August 11th 2015 Shailesh Mangal (guest author) in Atlassian Connect

Uptime is perhaps one of the most important operational aspects of cloud-based services. High performance and functionality is only good when services can stay up 100% of the time. Frequent outages not only cause disruption in regular usage but also cause tangible damage to your brand. Gone are those days where 3 nines and 4 nines were considered good standards of high availability. Consumers these days expect 100% availability and depend heavily on it. Imagine Google Maps being down for an upgrade or not getting emails because Office 365 is rebooting its servers. While it’s important to follow good design patterns and keep your services scalable, that’s still only half the story. Equally important is a healthy runtime for hardware, applications servers, and database servers. In this post I share some of the vital types of monitoring and tools needed.

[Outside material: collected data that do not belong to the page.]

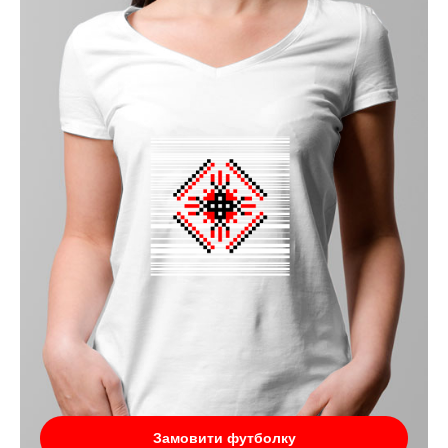
Замовити футболку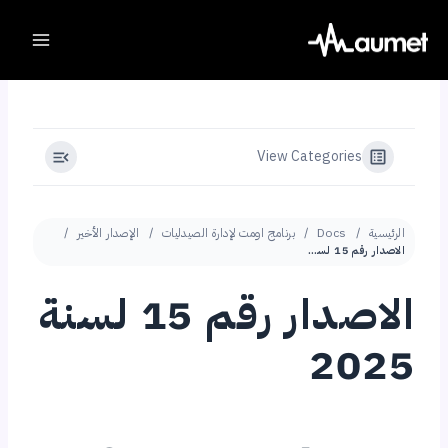
View Categori
Docs
برنامج اومت لإدارة الصيدليات
الإصدار الأخير
الاصدار رقم 15 لسنة 2025
الاصدار رقم 15 لسنة
2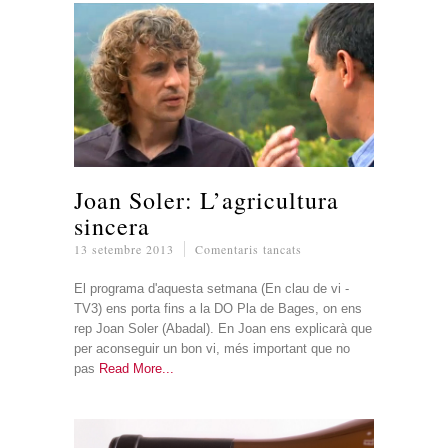
Joan Soler: L’agricultura
sincera
a
13 setembre 2013
Comentaris tancats
Joan
Soler:
El programa d'aquesta setmana (En clau de vi -
L’agricultura
TV3) ens porta fins a la DO Pla de Bages, on ens
sincera
rep Joan Soler (Abadal). En Joan ens explicarà que
per aconseguir un bon vi, més important que no
pas
Read More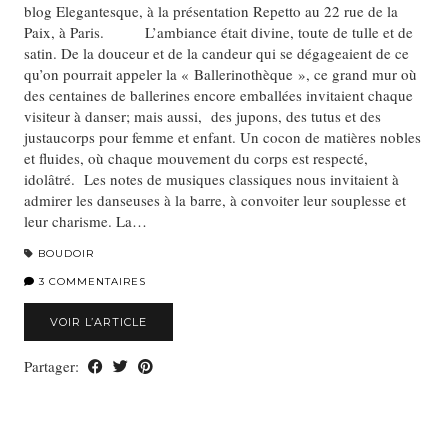
blog Elegantesque, à la présentation Repetto au 22 rue de la
Paix, à Paris. L’ambiance était divine, toute de tulle et de
satin. De la douceur et de la candeur qui se dégageaient de ce
qu’on pourrait appeler la « Ballerinothèque », ce grand mur où
des centaines de ballerines encore emballées invitaient chaque
visiteur à danser; mais aussi, des jupons, des tutus et des
justaucorps pour femme et enfant. Un cocon de matières nobles
et fluides, où chaque mouvement du corps est respecté,
idolâtré. Les notes de musiques classiques nous invitaient à
admirer les danseuses à la barre, à convoiter leur souplesse et
leur charisme. La…
BOUDOIR
3 COMMENTAIRES
VOIR L’ARTICLE
Partager: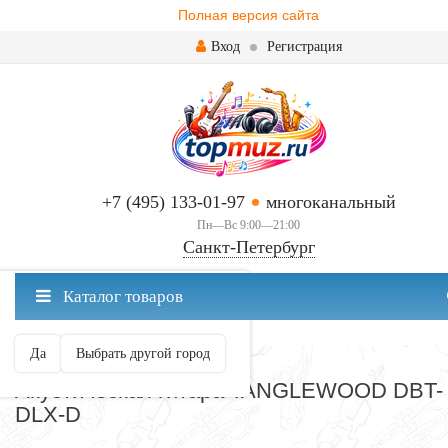
Полная версия сайта
Вход
Регистрация
+7 (495) 133-01-97
многоканальный
Пн—Вс 9:00—21:00
Санкт-Петербург
✖
Каталог товаров
Санкт-Петербург ваш город?
Да
Выбрать другой город
АКУСТИЧЕСКИЕ
Акустическая гитара TANGLEWOOD DBT-
DLX-D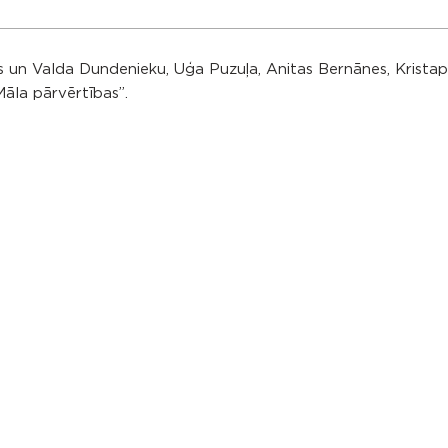
s
 un Valda Dundenieku, Uģa Puzuļa, Anitas Bernānes, Kristap
āla pārvērtības”.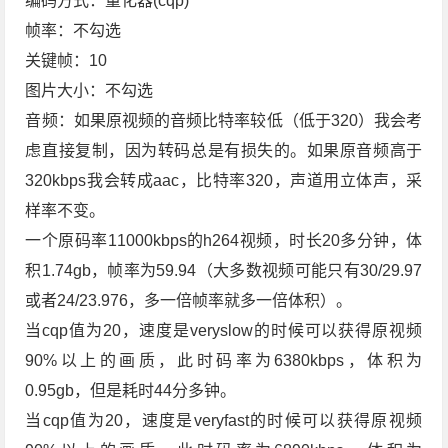
编码方式：量化器(cqp)
帧率：不勾选
关键帧：10
图片大小：不勾选
音频：如果原视频的音频比特率较低（低于320）我会考
虑直接复制，因为转码总是有损失的。如果原音频高于
320kbps我会转成aac，比特率320，声道用立体声，采
样率不变。
一个原码率11000kbps的h264视频，时长20多分钟，体
积1.74gb，帧率为59.94（大多数视频可能只有30/29.97
或者24/23.976，多一倍帧率就多一倍体积）。
当cqp值为20，速度是veryslow的时候可以获得原视频
90%以上的画质，此时码率为6380kbps，体积为
0.95gb，但是耗时44分多钟。
当cqp值为20，速度是veryfast的时候可以获得原视频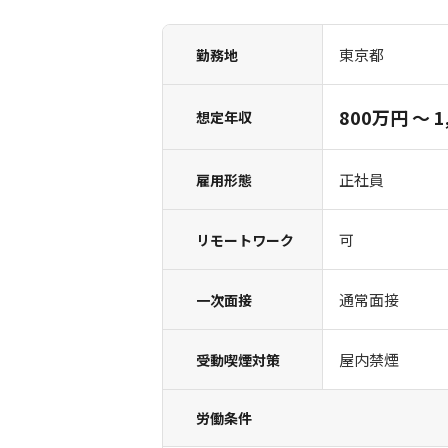
東京都
勤務地
800万円 〜 1
想定年収
正社員
雇用形態
可
リモートワーク
通常面接
一次面接
屋内禁煙
受動喫煙対策
労働条件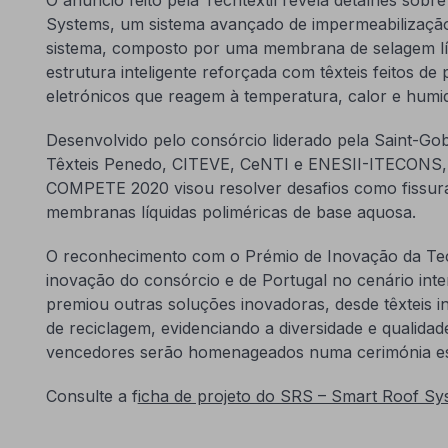
Systems, um sistema avançado de impermeabilização
sistema, composto por uma membrana de selagem lí
estrutura inteligente reforçada com têxteis feitos de 
eletrónicos que reagem à temperatura, calor e humi
Desenvolvido pelo consórcio liderado pela Saint-Go
Têxteis Penedo, CITEVE, CeNTI e ENESII-ITECONS, e
COMPETE 2020 visou resolver desafios como fissura
membranas líquidas poliméricas de base aquosa.
O reconhecimento com o Prémio de Inovação da Tech
inovação do consórcio e de Portugal no cenário inter
premiou outras soluções inovadoras, desde têxteis i
de reciclagem, evidenciando a diversidade e qualidade 
vencedores serão homenageados numa cerimónia esp
Consulte a f
icha de projeto do SRS – Smart Roof Sy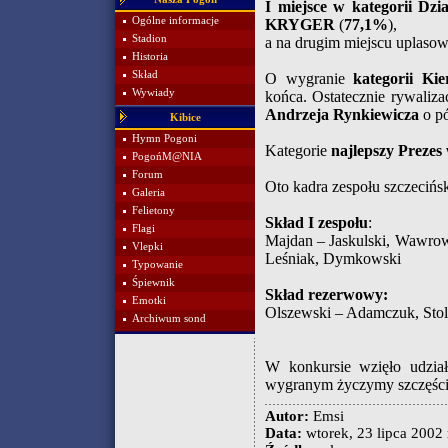
I miejsce w kategorii Dz
Ogólne informacje
KRYGER
(
77,1%
),
Stadion
a na drugim miejscu uplasow
Historia
Skład
O wygranie
kategorii Ki
Wywiady
końca. Ostatecznie rywaliza
Andrzeja Rynkiewicza
o pó
Kibice
Hymn Pogoni
Kategorie
najlepszy Pre
PogońM@NIA
Forum
Oto kadra zespołu szczecińsk
Galeria
Felietony
Skład I zespołu
:
Flagi
Majdan – Jaskulski, Wawrow
Vlepki
Leśniak, Dymkowski
Typowanie
Śpiewnik
Skład rezerwowy:
Emotki
Olszewski – Adamczuk, Stol
Archiwum sond
W konkursie wzięło udzi
wygranym życzymy szczęścia
Autor:
Emsi
Data:
wtorek, 23 lipca 2002 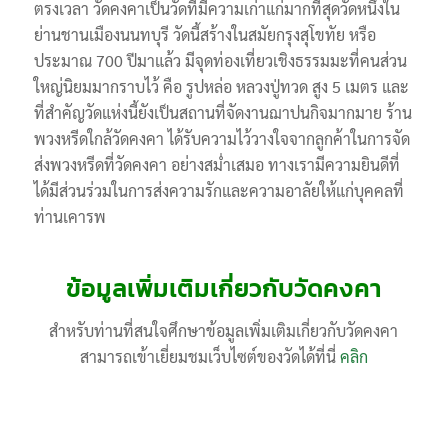
ตรงเวลา วัดคงคาเป็นวัดที่มีความเก่าแก่มากที่สุดวัดหนึ่งใน
ย่านชานเมืองนนทบุรี วัดนี้สร้างในสมัยกรุงสุโขทัย หรือ
ประมาณ 700 ปีมาแล้ว มีจุดท่องเที่ยวเชิงธรรมมะที่คนส่วน
ใหญ่นิยมมากราบไว้ คือ รูปหล่อ หลวงปู่ทวด สูง 5 เมตร และ
ที่สำคัญวัดแห่งนี้ยังเป็นสถานที่จัดงานฌาปนกิจมากมาย ร้าน
พวงหรีดใกล้วัดคงคา ได้รับความไว้วางใจจากลูกค้าในการจัด
ส่งพวงหรีดที่วัดคงคา อย่างสม่ำเสมอ ทางเรามีความยินดีที่
ได้มีส่วนร่วมในการส่งความรักและความอาลัยให้แก่บุคคลที่
ท่านเคารพ
ข้อมูลเพิ่มเติมเกี่ยวกับวัดคงคา
สำหรับท่านที่สนใจศึกษาข้อมูลเพิ่มเติมเกี่ยวกับวัดคงคา
สามารถเข้าเยี่ยมชมเว็บไซต์ของวัดได้ที่นี่
คลิก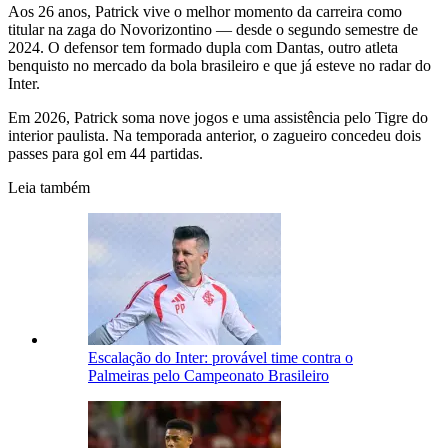
Aos 26 anos, Patrick vive o melhor momento da carreira como
titular na zaga do Novorizontino — desde o segundo semestre de
2024. O defensor tem formado dupla com Dantas, outro atleta
benquisto no mercado da bola brasileiro e que já esteve no radar do
Inter.
Em 2026, Patrick soma nove jogos e uma assistência pelo Tigre do
interior paulista. Na temporada anterior, o zagueiro concedeu dois
passes para gol em 44 partidas.
Leia também
Escalação do Inter: provável time contra o
Palmeiras pelo Campeonato Brasileiro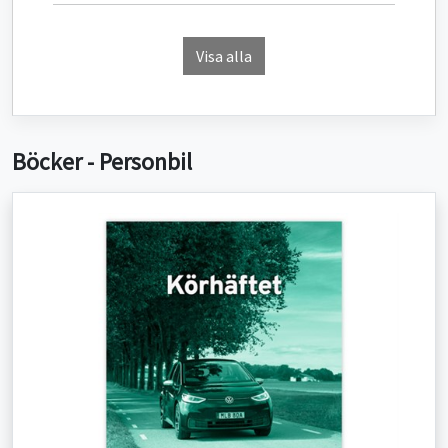
Visa alla
Böcker - Personbil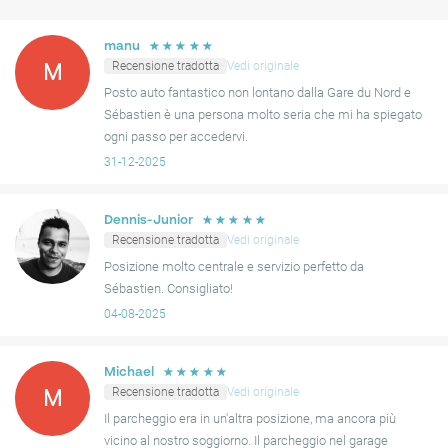
positiva.
☆
☆
☆
☆
☆
manu
Recentemente, alcune recensioni hanno menzionato che il posto
Recensione tradotta
Vedi originale
M
auto aveva una posizione diversa da quella inizialmente prevista;
Posto auto fantastico non lontano dalla Gare du Nord e
tuttavia, era normalmente ancora vicino all'indirizzo desiderato.
Sébastien è una persona molto seria che mi ha spiegato
mentre la maggior parte degli utenti ha segnalato soddisfazione,
ogni passo per accedervi.
altri hanno notato che potrebbe occasionalmente esserci
31-12-2025
confusione riguardo al posto auto esatto. Nonostante ciò, il
sentimento generale rimane positivo, suggerendo che questa
posizione è una scelta affidabile per coloro che hanno bisogno di
☆
☆
☆
☆
☆
Dennis-Junior
parcheggio nella zona.
Recensione tradotta
Vedi originale
Posizione molto centrale e servizio perfetto da
Sébastien. Consigliato!
04-08-2025
☆
☆
☆
☆
☆
Michael
Recensione tradotta
Vedi originale
M
Il parcheggio era in un'altra posizione, ma ancora più
vicino al nostro soggiorno. Il parcheggio nel garage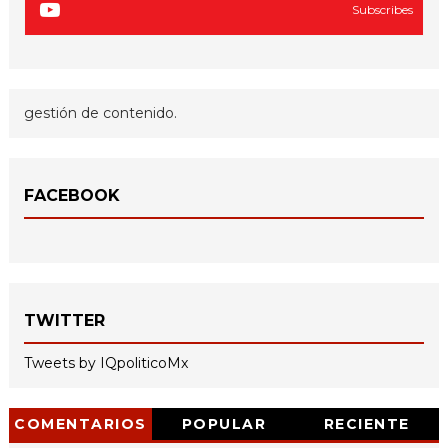
Subscribes
gestión de contenido.
FACEBOOK
TWITTER
Tweets by IQpoliticoMx
COMENTARIOS
POPULAR
RECIENTE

Core Infrastructure Monitoring (CIM)

What is CIM?

In modern cloud infrastructure, hardware failures are inevitable. Core Infrastructure Monitoring (CIM) is about detecting early signs of hardware related bottlenecks along with capturing hardware failure signals, and acting upon them before they become a larger issue. CIM includes monitoring health of hardware. Knowing the health of machines, CPU usage, memory consumption, and network bandwidth gives us insights into the current state of your infrastructure, its handling of your overall load and its scaling at various loads throughout the day.

Tools for CIM?

There are several great tools you can use to get a good sense of hardware health. In most cases, tools provided by your hosting provider (e.g. Amazon AWS, Heroku) should be sufficient for this purpose.

Metrics for CIM

  • Avg. CPU usage
  • Peak CPU duration
  • Avg. memory usage
  • Inbound and outbound bandwidth usage

Application Level Monitoring (ALM)

What is ALM?

Application Level Monitoring is all about monitoring the state of various servers, such as database servers, application servers, analytics servers, and Hadoop clusters. Parameters that are monitored are generally specific to the application and tools being monitored.

Tools for ALM?

There are several great tools for monitoring applications. Some great tools to consider are Datadog and New Relic.

Metrics for applications

  • JVM process memory
  • Internal thread count
  • Disk IO
  • Index read/write operations

Application dashboard

Micro Service Monitoring (MSM)

What is MSM?

Microservices are an integral part of modern cloud architecture and are the king ping of horizontal scalability of cloud services. Whether you are running a traditional monolithic system or a well designed, well-orchestrated honeycomb of micro services, there will always be different API endpoints, different contracts to abide by, and different SLA requirements to fulfill. Microservice monitoring is all about monitoring throughput and the performance of every service - making sure SLA is met at all times. This kind of monitoring typically requires instrumenting the apps, making instrumentation configurable, and connecting it with a collector that can gather stats and periodically send them to a permanent storage, an analyzer and an alert system. This needs to be carefully designed as it can generate a lot of data and may impact app performance. You can avoid performance issues by creating groups of services and add configurability to switch on and off collection of each groups’ monitoring data. Also, keeping collection period (e.g. every minute, every couple min) configurable also helps.

Tools for MSM

Storage engines e.g. GraphiteDB or InfluxDB and visualization tools e.g. Kibana or Grafana.

Metrics for microservices

  • Maximum time taken
  • Avg. time taken
  • Avg. rate per min
  • Peak rate daily

Microservices dashboard

Multitenant Log Monitoring (MLM)

What is MLM?

Being able to monitor logs and deduce actionable insights or identify root causes following a problem is perhaps one of biggest challenges of multi-tenant deployments. There is a significant volume of logs generated for numerous clients. Having a single unique identifier (e.g. tenantId) should be the first level of log segregation. In addition, log statements should be grouped by requests. This becomes particularly important when a request makes hops between different services, each one generating some log message helpful in identifying the issue.

Tools for MLM?

Properly configured Classic ELK (Elasticsearch, Logstash, Kibana) stack. For more info on an ELK stack checkout this webinar.

Metrics for logs

  • Logs per tenant
  • Logs per request
  • Total daily errors

What does it all mean?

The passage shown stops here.